Some time prior to 27 June, 1933, the city council of tbe city of High Point adopted and passed an ordinance providing that “it shall he unlawful for any person, firm or corporation to park any automobile, truck or other motor driven vehicle on the north side of English Street between College Street and Phillips Street” in said city. This ordinance was in full force and effect, according to its terms, on 27 June, 1933.
The evidence for the State at the trial in the Superior Court showed that between the hours of one and two o'clock, p.m., on 27 June, 1933, the defendant’s automobile was standing on English Street, in front of defendant’s store, which is located on the north side of English Street, between College Street and Phillips Street, in the city of High Point, and that a police officer of said city requested the defendant to move said automobile from the north side of English Street to the other side of said street. The defendant refused to comply with this request on the ground that the ordinance which the police officer was endeavoring to enforce was void, for the reason, first, that the city council had no power to adopt and pass the said ordinance, and second, that the ordinance is unreasonable in its terms and provisions. The automobile thereafter remained standing on the said street in front of defendant’s store for more than fifty minutes, during which time the automobile was not used for any purpose by the defendant or by any one else. All the evidence showed that the defendant wilfully violated the ordinance. The motion of the defendant, at the close of all the evidence, for judgment dismissing the action, was properly denied, unless, as contended by the defendant, the ordinance is void.
The city of High Point, a municipal corporation of this State, had ample power to adopt and pass the ordinance. Such power is expressly conferred upon said city by statute. C. S., 2787(71) and (31). The ordinance is a proper regulation by the city of the use of its streets, and is not void for want of power in the city council to adopt and pass it.
The ordinance is not unreasonable. The evidence shows that English Street is 28 feet wide, that a street-car track extends along the middle of said street, and that when an automobile is standing against the curb on the north side of said street, between College Street and Phillips Street, traffic on said street is obstructed. The ordinance was adopted and passed in order that by its enforcement traffic on English Street, between College Street and Phillips Street, should not be obstructed by the parking of an automobile, a truck or a motor driven vehicle on the north side of English Street. The ordinance does not prohibit the *763stopping of an automobile, a truck, or a motor driven vehicle in the street, for the purpose of discharging or taking on passengers, or of loading or unloading goods, wares or merchandise.
There was no error in the instruction of the court to the jury as to the meaning of the word “park,” as used in the ordinance.
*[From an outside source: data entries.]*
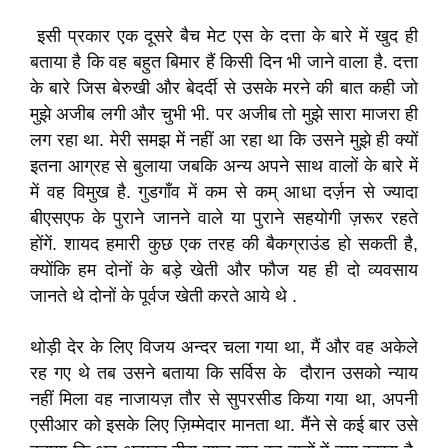
इसी प्रकार एक दूसरे बैच मेट एस के दत्ता के बारे में खुद ही
बताया है कि वह बहुत बिमार हैं किसी दिन भी जाने वाला है. दत्ता
के बारे जिस बेरुखी और बेदर्दी से उसके मरने की बात कही जो
मुझे अजीब लगी और चुभी भी. पर अजीब तो मुझे सारा माजरा ही
लग रहा था. मेरी समझ में नहीं आ रहा था कि उसने मुझे ही क्यों
इतना आग्रह से बुलाया जबकि अन्य अपने साथ वालों के बारे में
में वह विमुख है. गुडगाँव में कम से कम् आधा दर्ज़न से ज्यादा
बीएसएफ के पुराने जानने वाले या पुराने सहयोगी ज़रूर रहते
होंगें. शायद हमारी कुछ एक तरह की बैकग्राउंड हो सकती है,
क्योंकि हम दोनों के बड़े खेती और फौज यह ही दो व्यवसाय
जानते थे दोनों के पूर्वज खेती करते आये थे .
थोड़ी देर के लिए विजय अन्दर चला गया था, मैं और वह अकेले
रह गए थे तब उसने बताया कि सर्विस के दौरान उसको न्याय
नहीं मिला वह नाजायज़ तौर से सुपरसीड किया गया था, अपनी
एसीआर को इसके लिए ज़िम्मेदार मानता था. मैंने से कई बार उसे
This word is in general use, with reference to motor driven vehicles, and means the permitting of such vehicles to remain standing on a public highway or street, while not in use. 42 C. J., 613. O. S., 2621(66).
All the evidence at the trial of this action shows that the defendant parked his automobile on English Street, between College Street and Phillips Street, in violation of a valid ordinance of the city of High Point.
There was no error in the trial of the action. The judgment is affirmed.